For the listing below, show each line that includes the string "every".

MATERIAL SUPPLIED
---+---

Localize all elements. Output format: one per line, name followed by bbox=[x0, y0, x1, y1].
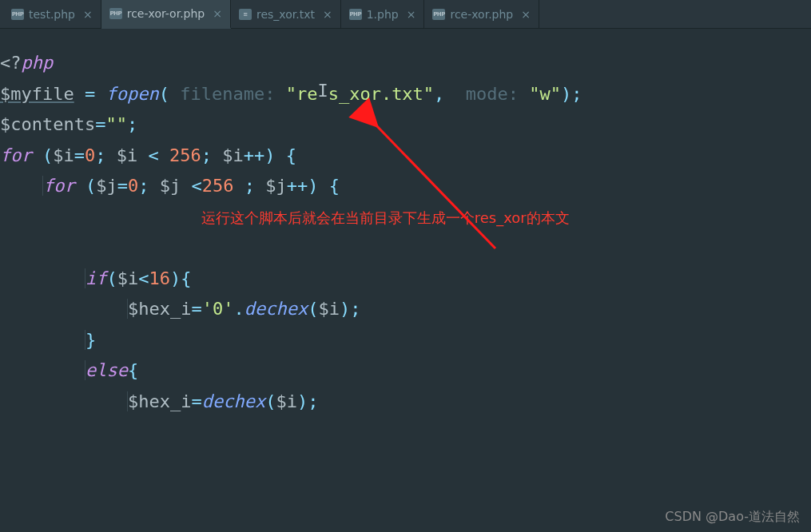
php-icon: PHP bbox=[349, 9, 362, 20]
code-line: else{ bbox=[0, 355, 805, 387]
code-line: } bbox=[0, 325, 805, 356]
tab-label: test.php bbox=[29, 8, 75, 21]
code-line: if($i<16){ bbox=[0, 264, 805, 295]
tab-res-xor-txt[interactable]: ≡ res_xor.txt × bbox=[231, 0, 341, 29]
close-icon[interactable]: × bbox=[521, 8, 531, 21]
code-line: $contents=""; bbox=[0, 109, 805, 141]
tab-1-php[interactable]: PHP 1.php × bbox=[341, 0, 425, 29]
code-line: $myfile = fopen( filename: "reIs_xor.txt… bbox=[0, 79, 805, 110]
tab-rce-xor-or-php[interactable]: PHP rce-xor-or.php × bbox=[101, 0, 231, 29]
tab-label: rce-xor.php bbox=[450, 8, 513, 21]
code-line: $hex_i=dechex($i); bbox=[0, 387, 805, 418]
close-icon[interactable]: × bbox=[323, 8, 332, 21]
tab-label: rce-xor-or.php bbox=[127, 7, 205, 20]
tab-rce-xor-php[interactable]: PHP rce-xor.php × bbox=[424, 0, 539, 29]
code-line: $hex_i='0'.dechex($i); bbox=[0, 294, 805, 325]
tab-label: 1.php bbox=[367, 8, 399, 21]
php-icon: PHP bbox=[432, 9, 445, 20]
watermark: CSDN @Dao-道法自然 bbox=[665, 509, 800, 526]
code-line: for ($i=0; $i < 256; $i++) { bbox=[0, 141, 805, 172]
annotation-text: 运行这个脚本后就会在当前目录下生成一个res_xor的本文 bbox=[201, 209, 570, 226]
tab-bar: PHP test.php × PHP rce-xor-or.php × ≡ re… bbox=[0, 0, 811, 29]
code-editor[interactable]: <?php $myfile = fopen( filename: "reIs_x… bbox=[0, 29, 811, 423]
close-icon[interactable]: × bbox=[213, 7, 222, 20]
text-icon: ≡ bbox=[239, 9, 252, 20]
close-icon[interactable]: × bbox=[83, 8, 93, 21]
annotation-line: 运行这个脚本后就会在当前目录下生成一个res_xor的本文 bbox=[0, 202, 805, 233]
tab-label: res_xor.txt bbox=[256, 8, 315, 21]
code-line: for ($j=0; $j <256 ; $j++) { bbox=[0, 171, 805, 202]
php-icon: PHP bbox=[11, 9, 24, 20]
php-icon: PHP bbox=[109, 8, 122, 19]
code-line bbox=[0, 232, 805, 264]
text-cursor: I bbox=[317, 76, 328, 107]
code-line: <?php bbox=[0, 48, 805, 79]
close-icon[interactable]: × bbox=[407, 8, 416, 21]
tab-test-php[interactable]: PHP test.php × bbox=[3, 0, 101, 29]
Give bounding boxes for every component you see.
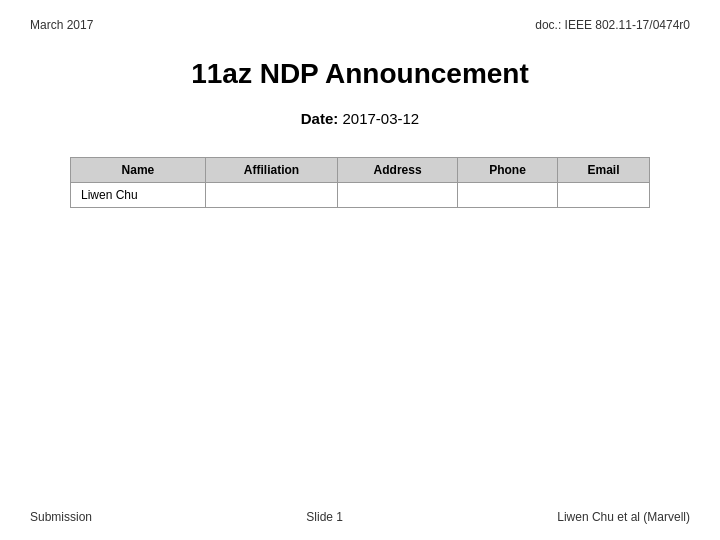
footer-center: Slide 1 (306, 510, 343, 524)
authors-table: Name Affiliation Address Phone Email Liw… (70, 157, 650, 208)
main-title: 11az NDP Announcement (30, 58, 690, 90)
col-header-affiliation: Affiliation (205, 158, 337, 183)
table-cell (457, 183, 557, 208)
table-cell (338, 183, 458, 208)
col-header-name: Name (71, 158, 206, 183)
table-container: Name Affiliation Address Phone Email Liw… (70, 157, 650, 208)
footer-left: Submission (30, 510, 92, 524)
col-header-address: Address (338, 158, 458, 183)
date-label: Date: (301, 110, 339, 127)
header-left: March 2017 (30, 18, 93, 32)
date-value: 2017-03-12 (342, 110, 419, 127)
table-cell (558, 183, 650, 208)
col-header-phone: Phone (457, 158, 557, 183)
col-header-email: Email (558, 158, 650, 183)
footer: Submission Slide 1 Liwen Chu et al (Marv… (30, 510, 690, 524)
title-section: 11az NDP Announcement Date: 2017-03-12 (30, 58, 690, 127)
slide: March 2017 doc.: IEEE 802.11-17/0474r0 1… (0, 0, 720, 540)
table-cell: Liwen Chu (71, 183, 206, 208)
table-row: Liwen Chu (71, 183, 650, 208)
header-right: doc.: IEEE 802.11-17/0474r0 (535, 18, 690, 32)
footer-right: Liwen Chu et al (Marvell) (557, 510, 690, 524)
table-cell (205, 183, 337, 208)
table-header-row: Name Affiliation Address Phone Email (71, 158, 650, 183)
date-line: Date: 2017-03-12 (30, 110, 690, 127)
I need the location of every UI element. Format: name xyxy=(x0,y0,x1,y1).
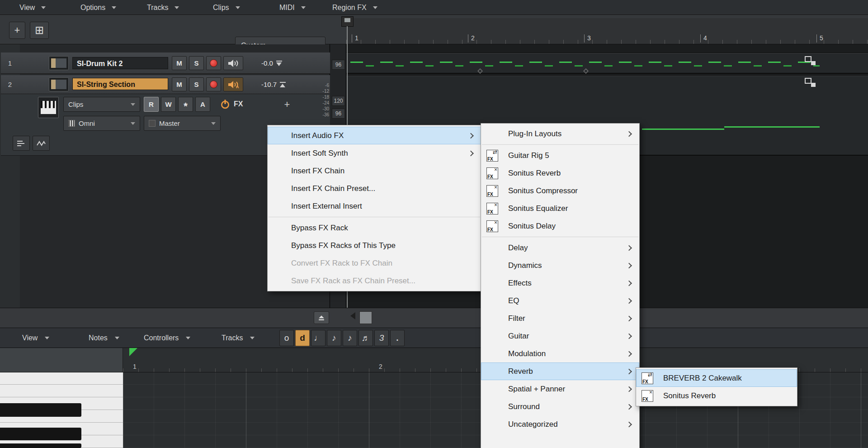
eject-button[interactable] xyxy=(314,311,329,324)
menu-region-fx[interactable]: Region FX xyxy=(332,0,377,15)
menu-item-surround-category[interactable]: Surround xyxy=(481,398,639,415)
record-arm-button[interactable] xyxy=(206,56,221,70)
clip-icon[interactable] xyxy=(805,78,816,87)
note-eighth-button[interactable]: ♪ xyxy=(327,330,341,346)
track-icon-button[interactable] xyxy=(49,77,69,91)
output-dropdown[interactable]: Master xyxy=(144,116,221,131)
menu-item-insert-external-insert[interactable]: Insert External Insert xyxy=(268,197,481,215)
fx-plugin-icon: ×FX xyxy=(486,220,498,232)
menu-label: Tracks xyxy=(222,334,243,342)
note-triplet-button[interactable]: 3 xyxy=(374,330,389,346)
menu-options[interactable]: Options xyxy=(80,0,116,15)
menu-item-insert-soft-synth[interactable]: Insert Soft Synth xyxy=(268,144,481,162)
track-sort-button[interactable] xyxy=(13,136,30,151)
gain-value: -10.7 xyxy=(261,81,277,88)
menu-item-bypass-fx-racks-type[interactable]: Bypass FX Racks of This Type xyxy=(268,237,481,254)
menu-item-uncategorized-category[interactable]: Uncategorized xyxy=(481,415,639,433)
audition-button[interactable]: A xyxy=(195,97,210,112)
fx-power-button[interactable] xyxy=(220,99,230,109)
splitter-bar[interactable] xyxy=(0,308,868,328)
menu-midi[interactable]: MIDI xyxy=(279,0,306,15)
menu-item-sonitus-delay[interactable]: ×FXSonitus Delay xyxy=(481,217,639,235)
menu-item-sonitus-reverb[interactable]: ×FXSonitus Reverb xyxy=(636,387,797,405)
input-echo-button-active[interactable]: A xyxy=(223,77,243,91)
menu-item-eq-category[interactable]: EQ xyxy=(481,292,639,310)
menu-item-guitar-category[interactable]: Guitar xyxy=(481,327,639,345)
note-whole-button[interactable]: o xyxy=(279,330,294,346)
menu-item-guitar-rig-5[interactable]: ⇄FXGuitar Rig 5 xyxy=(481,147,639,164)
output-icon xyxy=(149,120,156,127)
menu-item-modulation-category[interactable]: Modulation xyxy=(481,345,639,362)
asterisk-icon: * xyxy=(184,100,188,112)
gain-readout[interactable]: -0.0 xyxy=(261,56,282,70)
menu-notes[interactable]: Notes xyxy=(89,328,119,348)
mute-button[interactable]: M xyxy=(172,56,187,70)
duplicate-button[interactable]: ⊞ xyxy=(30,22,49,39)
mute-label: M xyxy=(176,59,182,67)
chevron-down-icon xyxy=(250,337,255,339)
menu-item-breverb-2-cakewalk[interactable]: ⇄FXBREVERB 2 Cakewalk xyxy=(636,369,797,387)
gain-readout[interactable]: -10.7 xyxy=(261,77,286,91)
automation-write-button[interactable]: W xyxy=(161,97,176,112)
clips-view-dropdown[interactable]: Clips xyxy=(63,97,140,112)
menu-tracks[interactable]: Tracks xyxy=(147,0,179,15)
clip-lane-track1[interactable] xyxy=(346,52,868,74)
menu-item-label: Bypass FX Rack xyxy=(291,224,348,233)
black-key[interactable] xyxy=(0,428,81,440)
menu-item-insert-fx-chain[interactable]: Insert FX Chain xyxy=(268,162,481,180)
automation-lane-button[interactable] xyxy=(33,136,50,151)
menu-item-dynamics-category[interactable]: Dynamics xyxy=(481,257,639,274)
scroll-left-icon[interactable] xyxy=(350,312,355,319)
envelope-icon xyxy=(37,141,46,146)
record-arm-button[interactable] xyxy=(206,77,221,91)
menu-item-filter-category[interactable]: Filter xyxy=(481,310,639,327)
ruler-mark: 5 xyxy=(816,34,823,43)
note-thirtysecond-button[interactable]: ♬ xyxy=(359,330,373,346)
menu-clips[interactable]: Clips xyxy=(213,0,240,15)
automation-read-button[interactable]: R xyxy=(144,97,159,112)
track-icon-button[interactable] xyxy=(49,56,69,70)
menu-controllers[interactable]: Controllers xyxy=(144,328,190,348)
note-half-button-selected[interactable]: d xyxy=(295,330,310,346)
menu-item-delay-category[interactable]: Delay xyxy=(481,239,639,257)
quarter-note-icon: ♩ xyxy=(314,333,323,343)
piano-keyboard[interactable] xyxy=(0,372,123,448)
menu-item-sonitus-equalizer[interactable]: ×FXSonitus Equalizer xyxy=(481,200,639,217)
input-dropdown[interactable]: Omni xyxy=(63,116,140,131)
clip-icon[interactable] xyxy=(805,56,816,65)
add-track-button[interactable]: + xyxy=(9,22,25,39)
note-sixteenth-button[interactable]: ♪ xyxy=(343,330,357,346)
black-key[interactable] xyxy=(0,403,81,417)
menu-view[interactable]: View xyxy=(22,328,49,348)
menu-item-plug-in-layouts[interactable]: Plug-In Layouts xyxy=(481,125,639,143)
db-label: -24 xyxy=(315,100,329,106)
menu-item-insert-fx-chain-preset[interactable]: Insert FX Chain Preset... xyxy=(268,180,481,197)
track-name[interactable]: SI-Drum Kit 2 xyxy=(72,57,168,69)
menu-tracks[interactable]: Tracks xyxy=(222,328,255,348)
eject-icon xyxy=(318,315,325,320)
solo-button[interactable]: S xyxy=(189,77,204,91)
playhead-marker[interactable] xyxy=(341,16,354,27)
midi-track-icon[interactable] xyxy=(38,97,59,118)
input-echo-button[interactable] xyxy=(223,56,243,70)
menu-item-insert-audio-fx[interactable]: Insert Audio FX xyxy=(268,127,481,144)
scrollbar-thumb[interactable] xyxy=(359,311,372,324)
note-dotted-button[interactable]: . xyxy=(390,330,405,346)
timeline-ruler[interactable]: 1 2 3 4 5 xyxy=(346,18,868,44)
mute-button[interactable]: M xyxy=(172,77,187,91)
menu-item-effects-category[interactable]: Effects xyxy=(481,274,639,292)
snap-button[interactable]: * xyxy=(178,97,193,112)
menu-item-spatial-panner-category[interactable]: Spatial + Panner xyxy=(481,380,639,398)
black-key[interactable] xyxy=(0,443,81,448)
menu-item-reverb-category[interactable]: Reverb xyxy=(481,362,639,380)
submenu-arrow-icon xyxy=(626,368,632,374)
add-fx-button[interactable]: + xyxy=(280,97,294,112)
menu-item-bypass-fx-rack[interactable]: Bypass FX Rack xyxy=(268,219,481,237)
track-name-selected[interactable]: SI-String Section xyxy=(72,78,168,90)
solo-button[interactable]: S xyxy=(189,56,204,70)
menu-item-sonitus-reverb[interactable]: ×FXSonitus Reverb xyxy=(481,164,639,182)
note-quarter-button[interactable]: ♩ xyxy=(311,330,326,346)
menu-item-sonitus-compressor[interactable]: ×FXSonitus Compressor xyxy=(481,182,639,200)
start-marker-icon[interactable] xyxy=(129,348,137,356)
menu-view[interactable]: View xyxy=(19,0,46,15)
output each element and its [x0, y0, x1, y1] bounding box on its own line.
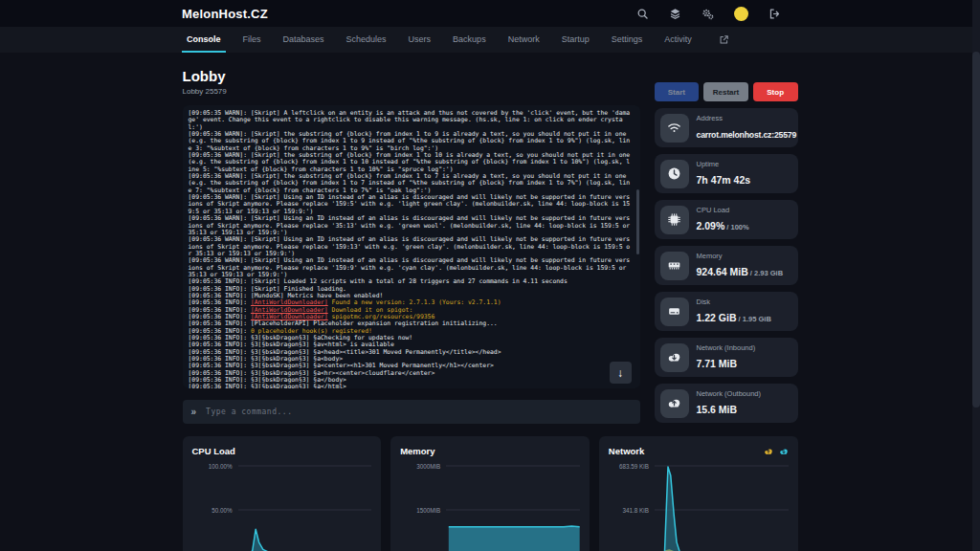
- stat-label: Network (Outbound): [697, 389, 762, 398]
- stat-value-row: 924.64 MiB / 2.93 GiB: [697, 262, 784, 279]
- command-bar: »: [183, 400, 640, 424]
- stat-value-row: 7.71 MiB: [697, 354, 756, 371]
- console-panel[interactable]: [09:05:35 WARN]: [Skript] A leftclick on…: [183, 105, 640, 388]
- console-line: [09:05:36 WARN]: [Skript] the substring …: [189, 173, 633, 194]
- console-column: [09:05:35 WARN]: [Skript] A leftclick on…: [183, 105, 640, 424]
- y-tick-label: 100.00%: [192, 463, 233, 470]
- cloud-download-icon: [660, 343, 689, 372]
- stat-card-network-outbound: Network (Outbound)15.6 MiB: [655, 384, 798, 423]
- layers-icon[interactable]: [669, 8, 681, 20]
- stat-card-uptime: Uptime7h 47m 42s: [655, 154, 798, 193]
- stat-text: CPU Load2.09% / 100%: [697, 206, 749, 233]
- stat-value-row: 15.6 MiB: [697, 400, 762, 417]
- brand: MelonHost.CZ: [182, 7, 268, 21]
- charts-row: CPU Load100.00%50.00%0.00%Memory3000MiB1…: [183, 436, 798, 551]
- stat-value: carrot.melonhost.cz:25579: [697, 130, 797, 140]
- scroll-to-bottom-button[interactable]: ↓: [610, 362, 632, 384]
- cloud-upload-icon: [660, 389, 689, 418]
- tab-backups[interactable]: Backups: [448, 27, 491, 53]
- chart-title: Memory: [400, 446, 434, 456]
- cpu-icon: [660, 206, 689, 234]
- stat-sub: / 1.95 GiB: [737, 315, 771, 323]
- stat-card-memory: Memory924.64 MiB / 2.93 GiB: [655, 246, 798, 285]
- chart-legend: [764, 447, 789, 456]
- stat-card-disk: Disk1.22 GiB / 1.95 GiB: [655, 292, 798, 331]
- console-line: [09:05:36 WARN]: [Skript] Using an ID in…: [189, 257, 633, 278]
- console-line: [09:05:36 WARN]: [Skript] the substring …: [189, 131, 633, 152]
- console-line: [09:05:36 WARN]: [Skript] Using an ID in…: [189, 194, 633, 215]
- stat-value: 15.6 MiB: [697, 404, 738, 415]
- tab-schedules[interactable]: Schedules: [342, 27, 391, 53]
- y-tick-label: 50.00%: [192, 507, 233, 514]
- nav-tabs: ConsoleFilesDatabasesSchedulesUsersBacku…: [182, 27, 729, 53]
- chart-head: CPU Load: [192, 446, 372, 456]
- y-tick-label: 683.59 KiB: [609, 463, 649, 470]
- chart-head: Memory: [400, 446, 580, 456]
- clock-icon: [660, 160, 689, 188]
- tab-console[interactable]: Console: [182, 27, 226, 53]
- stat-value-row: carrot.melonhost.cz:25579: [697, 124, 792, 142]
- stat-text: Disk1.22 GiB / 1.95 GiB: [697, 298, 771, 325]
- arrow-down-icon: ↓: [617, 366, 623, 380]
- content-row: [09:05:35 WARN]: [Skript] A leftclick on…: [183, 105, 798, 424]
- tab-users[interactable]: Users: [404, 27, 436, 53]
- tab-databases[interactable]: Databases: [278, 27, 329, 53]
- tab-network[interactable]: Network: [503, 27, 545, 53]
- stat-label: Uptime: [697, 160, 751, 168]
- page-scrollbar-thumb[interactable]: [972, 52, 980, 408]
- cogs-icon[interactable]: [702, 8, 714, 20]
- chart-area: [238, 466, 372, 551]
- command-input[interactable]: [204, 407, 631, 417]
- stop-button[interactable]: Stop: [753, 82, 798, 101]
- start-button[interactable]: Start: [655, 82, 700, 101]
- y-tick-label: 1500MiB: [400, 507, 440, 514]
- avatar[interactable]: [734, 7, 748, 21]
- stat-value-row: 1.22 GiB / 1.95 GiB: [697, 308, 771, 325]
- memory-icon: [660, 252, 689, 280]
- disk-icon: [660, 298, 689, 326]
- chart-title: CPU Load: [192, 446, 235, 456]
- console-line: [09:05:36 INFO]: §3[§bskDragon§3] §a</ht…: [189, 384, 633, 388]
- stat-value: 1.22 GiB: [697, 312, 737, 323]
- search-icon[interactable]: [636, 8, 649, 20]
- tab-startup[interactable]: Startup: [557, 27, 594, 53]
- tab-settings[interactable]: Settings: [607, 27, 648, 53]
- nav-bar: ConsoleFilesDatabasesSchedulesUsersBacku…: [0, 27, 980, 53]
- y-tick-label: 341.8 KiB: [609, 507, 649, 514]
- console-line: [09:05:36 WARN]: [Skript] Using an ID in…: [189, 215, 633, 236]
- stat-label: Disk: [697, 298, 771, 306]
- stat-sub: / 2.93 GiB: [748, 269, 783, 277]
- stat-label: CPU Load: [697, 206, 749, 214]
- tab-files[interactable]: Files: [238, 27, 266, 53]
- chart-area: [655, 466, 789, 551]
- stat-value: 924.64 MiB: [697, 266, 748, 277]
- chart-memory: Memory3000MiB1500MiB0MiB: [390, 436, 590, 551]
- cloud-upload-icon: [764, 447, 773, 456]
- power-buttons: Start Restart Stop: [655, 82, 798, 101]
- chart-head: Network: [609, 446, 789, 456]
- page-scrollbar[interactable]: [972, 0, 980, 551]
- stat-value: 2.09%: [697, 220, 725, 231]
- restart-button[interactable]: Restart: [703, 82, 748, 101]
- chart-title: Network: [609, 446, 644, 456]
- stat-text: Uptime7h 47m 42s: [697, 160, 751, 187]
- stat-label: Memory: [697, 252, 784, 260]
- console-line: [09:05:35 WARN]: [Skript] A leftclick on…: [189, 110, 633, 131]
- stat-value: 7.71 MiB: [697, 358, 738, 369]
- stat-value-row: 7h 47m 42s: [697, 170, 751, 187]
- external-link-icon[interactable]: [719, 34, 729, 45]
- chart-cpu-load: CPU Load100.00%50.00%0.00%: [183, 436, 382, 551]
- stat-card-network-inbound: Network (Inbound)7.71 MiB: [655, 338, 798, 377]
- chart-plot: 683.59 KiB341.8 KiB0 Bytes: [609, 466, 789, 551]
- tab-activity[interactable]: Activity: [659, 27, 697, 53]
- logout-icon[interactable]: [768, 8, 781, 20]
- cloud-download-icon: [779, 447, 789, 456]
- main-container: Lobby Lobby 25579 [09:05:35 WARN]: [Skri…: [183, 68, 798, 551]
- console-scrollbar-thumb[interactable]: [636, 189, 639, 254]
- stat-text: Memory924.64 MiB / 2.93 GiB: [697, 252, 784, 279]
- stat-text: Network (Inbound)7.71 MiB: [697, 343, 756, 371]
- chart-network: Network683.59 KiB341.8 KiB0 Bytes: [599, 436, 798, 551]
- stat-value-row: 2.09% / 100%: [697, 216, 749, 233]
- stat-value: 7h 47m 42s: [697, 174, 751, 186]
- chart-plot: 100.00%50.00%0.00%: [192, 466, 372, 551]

---+---

EXERCISE RESPONSE
Give bounding boxes for every component you see.
I need the location of every UI element. Format: name xyxy=(x0,y0,x1,y1).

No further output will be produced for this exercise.